Opponents were also organizing. Aurora Farthing, a longtime Republican activist in the city who is still registered with the party but no longer identifies with it, started a political action committee. She warned that “Lubbock taxpayers are being used as pawns” in a national fight over abortion rights.

Farthing said in an interview that her family worried when she spoke out against the ordinance. She hasn’t faced threats of violence, but strangers sometimes confront her in public and tell her she’s going to hell.

“It’s a painful reality here in Lubbock, Texas,” she said. “It’s a hard place to live as a woman.”

Don’t expect law enforcement in Lubbock to crack down on providers just yet. The ordinance admits city officials have a “temporary inability” to enforce the ordinance, instead allowing private citizens to sue those who perform abortions or help women get them.

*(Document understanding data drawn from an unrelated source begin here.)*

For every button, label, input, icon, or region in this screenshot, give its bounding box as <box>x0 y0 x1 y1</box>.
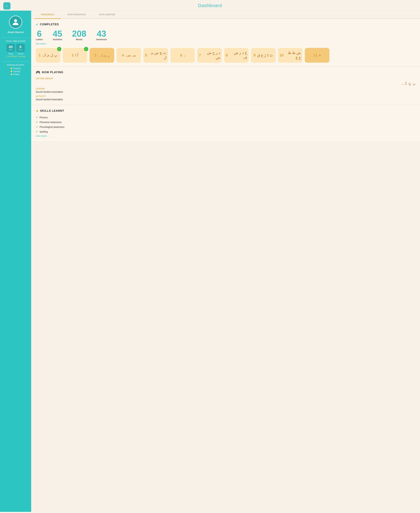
stat-words: 208 Words <box>72 29 86 41</box>
struggle-spelling: Spelling <box>11 70 21 73</box>
card-letters-6: ، <box>184 53 185 58</box>
card-num-3: 3 <box>94 53 96 57</box>
back-arrow-icon: ← <box>5 4 9 8</box>
card-letters-1: پ ل م کے <box>42 53 57 58</box>
card-check-icon-1: ✓ <box>57 47 61 51</box>
card-num-10: 10 <box>280 53 284 57</box>
now-playing-header: 🎮 NOW PLAYING <box>36 70 415 74</box>
skill-check-icon-2: ✓ <box>36 125 38 128</box>
card-letters-8: خ ذ ز ض ف <box>229 51 247 60</box>
show-details-text: show details <box>36 135 47 137</box>
card-letters-3: پ چ گ ہ <box>98 53 109 58</box>
stat-letters: 6 Letters <box>36 29 43 41</box>
card-num-7: 7 <box>199 53 201 57</box>
back-button[interactable]: ← <box>3 2 10 9</box>
struggle-dot-writing <box>11 74 12 75</box>
time-today-box: 40 mins <box>6 44 15 52</box>
stat-sentences-num: 43 <box>96 29 107 38</box>
lesson-value: Sound Symbol Association <box>36 90 415 93</box>
struggle-dot-spelling <box>11 71 12 72</box>
chevron-up-icon: ⌃ <box>46 43 48 45</box>
avatar <box>9 15 22 29</box>
letter-card-5[interactable]: 5ت چ س ن ل <box>143 48 168 63</box>
sidebar-divider <box>2 38 30 38</box>
time-today-unit: mins <box>8 49 13 51</box>
struggle-writing: Writing <box>11 73 21 75</box>
sidebar: Anum Haroon TOTAL TIME PLAYED 40 mins 6 … <box>0 11 31 512</box>
card-num-9: 9 <box>254 53 256 57</box>
clock-icon: ◯ <box>6 55 8 57</box>
letter-card-7[interactable]: 7د ر ح ش ص <box>197 48 222 63</box>
stat-sentences: 43 Sentences <box>96 29 107 41</box>
user-name: Anum Haroon <box>8 31 24 33</box>
tabs: PROGRESS PERFORMANCE DIVE DEEPER <box>31 11 420 19</box>
card-letters-4: مے سے <box>126 53 136 58</box>
lesson-label: LESSON <box>36 88 415 90</box>
struggles-label: STRUGGLES WITH <box>7 64 24 66</box>
stat-activities-num: 45 <box>53 29 62 38</box>
letter-group-value: پ چ گ ہ <box>36 80 415 86</box>
page-title: Dashboard <box>198 3 222 8</box>
time-today-value: 40 <box>8 45 13 49</box>
main-layout: Anum Haroon TOTAL TIME PLAYED 40 mins 6 … <box>0 11 420 512</box>
letter-card-2[interactable]: 2آ ا✓ <box>63 48 87 63</box>
letter-card-11[interactable]: 11ء <box>305 48 330 63</box>
hide-details-text: hide details <box>36 43 46 45</box>
skill-check-icon-0: ✓ <box>36 116 38 119</box>
overall-label: Overall <box>16 53 25 55</box>
letter-card-9[interactable]: 9ٹ ڈ ڑ غ ق <box>251 48 276 63</box>
last-played: ◯ Last Played: 1 hour ago <box>6 55 26 57</box>
show-details-link[interactable]: show details ⌄ <box>36 135 415 137</box>
tab-performance[interactable]: PERFORMANCE <box>61 11 93 19</box>
time-period-labels: Today Overall <box>2 53 30 55</box>
letter-card-8[interactable]: 8خ ذ ز ض ف <box>224 48 249 63</box>
tab-dive-deeper[interactable]: DIVE DEEPER <box>93 11 122 19</box>
last-played-text: Last Played: 1 hour ago <box>8 55 26 57</box>
letter-cards-grid: 1پ ل م کے✓2آ ا✓3پ چ گ ہ4مے سے5ت چ س ن ل6… <box>36 48 415 63</box>
gamepad-icon: 🎮 <box>36 70 40 74</box>
stat-words-label: Words <box>72 38 86 41</box>
time-boxes: 40 mins 6 hours <box>6 44 25 52</box>
letter-group-label: LETTER GROUP <box>36 77 415 80</box>
today-label: Today <box>6 53 15 55</box>
letter-card-4[interactable]: 4مے سے <box>116 48 141 63</box>
card-num-6: 6 <box>180 53 182 57</box>
activity-value: Sound Symbol Association <box>36 98 415 101</box>
skills-header: ★ SKILLS LEARNT <box>36 109 415 113</box>
card-num-8: 8 <box>226 53 228 57</box>
time-overall-unit: hours <box>18 49 23 51</box>
struggle-reading: Reading <box>11 67 21 70</box>
skills-section: ★ SKILLS LEARNT ✓Phonics✓Phonemic Awaren… <box>31 105 420 141</box>
skill-check-icon-1: ✓ <box>36 121 38 124</box>
card-num-11: 11 <box>314 53 317 57</box>
stat-activities: 45 Activities <box>53 29 62 41</box>
star-icon: ★ <box>36 109 39 113</box>
letter-card-1[interactable]: 1پ ل م کے✓ <box>36 48 60 63</box>
activity-label: ACTIVITY <box>36 95 415 97</box>
skill-check-icon-3: ✓ <box>36 130 38 133</box>
letter-card-3[interactable]: 3پ چ گ ہ <box>90 48 114 63</box>
card-letters-2: آ ا <box>75 53 78 58</box>
sidebar-divider-2 <box>2 61 30 62</box>
card-letters-10: ش ط ظ ع غ <box>285 51 301 60</box>
card-num-5: 5 <box>145 53 147 57</box>
card-num-2: 2 <box>72 53 74 57</box>
skill-label-2: Phonological awareness <box>39 126 65 128</box>
skill-label-3: Spelling <box>39 130 48 133</box>
completed-title: COMPLETED <box>40 23 59 26</box>
struggle-writing-label: Writing <box>13 73 19 75</box>
skill-item-0: ✓Phonics <box>36 116 415 119</box>
card-letters-5: ت چ س ن ل <box>149 51 166 60</box>
tab-progress[interactable]: PROGRESS <box>34 11 61 19</box>
letter-card-10[interactable]: 10ش ط ظ ع غ <box>278 48 302 63</box>
skills-title: SKILLS LEARNT <box>40 109 64 112</box>
letter-card-6[interactable]: 6، <box>170 48 195 63</box>
stat-sentences-label: Sentences <box>96 38 107 41</box>
chevron-down-icon: ⌄ <box>47 135 49 137</box>
skill-label-0: Phonics <box>39 116 48 119</box>
struggle-reading-label: Reading <box>13 67 21 70</box>
skill-item-3: ✓Spelling <box>36 130 415 133</box>
stat-letters-label: Letters <box>36 38 43 41</box>
hide-details-link[interactable]: hide details ⌃ <box>36 43 415 45</box>
time-overall-box: 6 hours <box>16 44 25 52</box>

Supporters say Jonathan Mitchell, an Austin lawyer who has advised the anti-abortion sanctuary city movement, has offered to defend Lubbock against any legal challenges at no cost to the city. Mitchell confirmed this but declined an interview for this story. He pointed to case law, including the 2001 Fifth Circuit decision in Okpalobi v. Foster, that he said would make it difficult for Planned Parenthood to mount any preemptive legal challenges against the ordinance.

Josh Blackman, a constitutional law professor at South Texas College of Law, agrees.

“Planned Parenthood is going to be in a tight spot,” he said. With the ordinance preventing Lubbock from taking legal action, “there’s no one to sue.”

“It’s a clever bill,” Blackman added, saying groups like Planned Parenthood “have to play defense rather than offense.”

Other legal scholars aren’t so sure. Richard Rosen, a constitutional law professor at Texas Tech, spoke on a panel about the ordinance in April. Everyone on the panel agreed the ordinance was unconstitutional due to Roe v. Wade. Rosen said he hasn’t yet heard any convincing counter-arguments.

John Finn, a professor emeritus of government at Wesleyan University who calls the ordinance a “basket case of constitutional difficulties,” goes further. Because the ordinance aims to curtail protected speech and actions, he says, Lubbock is vulnerable to lawsuits even if no private citizens test legal claims.

He cited the example of a man who might theoretically aid or abet an abortion by talking to his girlfriend about one — an act that’s prohibited by the Lubbock ordinance.

“I think somebody has standing immediately to say, ‘This is a chilling of my First Amendment rights,’” Finn said.

Regardless of what comes next for Lubbock, advocates worry the move will jeopardize women’s health care in a city that needs it. The city has high rates of teen pregnancy and STDs and is dotted with “crisis pregnancy centers,” controversial clinics that purport to offer guidance on procedures like abortion but instead pressure young women to bring pregnancies to term.

Cameron Taylor, a recent graduate of Texas Tech, recalled the time in college when she ended up at a crisis pregnancy center.

“It was a complete joke,” she said. “I went in for an STD test, and they made me fill out a pamphlet about God.”

More recently, Taylor was canvassing Lubbock’s nightlife district in opposition to the ordinance when she says a group of frat boys started following her, tearing her posters down.

“There’s already a tendency to come after women for their beliefs,” she said, adding that the ordinance won’t help. “It gives men the rationale to further abuse you.”